What’s happened? It was the question that wove in and out of Thomas’ mind, even when he was thinking about something else. This question and other thoughts flowed back along the sense-stream to Miacis.

Where are the trees? came from him.

What are trees?
Miacis tracing, telepathing. The prey refused her question. Then she remembered Justice showing pictures of the past and the
hedgerow
of trees.

Has there been a war? Thomas was wondering.

What is war?

This … this awful, fantastic, smelly dust—is it a season? He wondered. Will things change and grow? Where are all the people? Where are the cities? What kind of place is this?

I know cities.
Why did she say that? Once she had told Justice she knew cities, too. Why did she lie? She didn’t know or care.

But the prey had traced the thought.
You know cities? Miacis!
Tracing to her. She had got his attention for sure.
Then where are they? Why didn’t you tell us, Miacis? Justice said there were no structures here.

The Master is truly right,
traced Miacis.
What are cities? There are no cities. Now, please dig in the ground. You know what little fighting beasts will do to you if they find you. Oh, but I leave from knowing. You are not here, Thomas, the prey, not really here. Not in what is
body,
is that not so? I cannot keep it straight. Nothing like you, the unit, has occurred here. You seem … real. I have sensed … seen you move through the space around you. Seen you move objects. I have come in contact with your weight. Therefore you are here, are you not?

Dustcreep!
traced Thomas, the prey. She felt him pull his forces in from her. He raised mental shields, hiding himself.
Good night, Dustshit,
he traced evenly.

Whatever is good night?
she traced. She had heard and scanned his curses before and had a growing collection she kept to herself.
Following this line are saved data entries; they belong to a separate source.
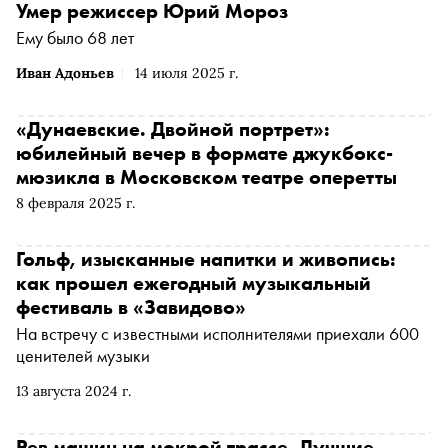
Умер режиссер Юрий Мороз
Ему было 68 лет
Иван Адоньев
14 июля 2025 г.
«Дунаевские. Двойной портрет»:
юбилейный вечер в формате джукбокс-
мюзикла в Московском театре оперетты
8 февраля 2025 г.
Гольф, изысканные напитки и живопись:
как прошел ежегодный музыкальный
фестиваль в «Завидово»
На встречу с известными исполнителями приехали 600
ценителей музыки
13 августа 2024 г.
Рев машин на мокрой трассе. Лучшие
I’ll not teach you anything, you stinking dustkeeper!
And then:
You’ll never catch me.

In this way, the prey signed off for the remaining time of Nolight.

Miacis moaned and sighed. So insulting he was to her. Dustkeeper! His last jape at her before he covered himself over with dust and dirt and fell into a deep slumber. It took him time to dig his
dark
—he made it very wide (Ha! thought Miacis, I wonder!)—and it took him time to settle in. But at last, with his retreat from her, she emptied her mind of his feeling and loosened and pulled back the sense-stream. So good to be no longer connected to the prey’s mournful pain and loneliness. Yet she moaned continually at his breaking all contact with her and his lack of caution in the Nolight.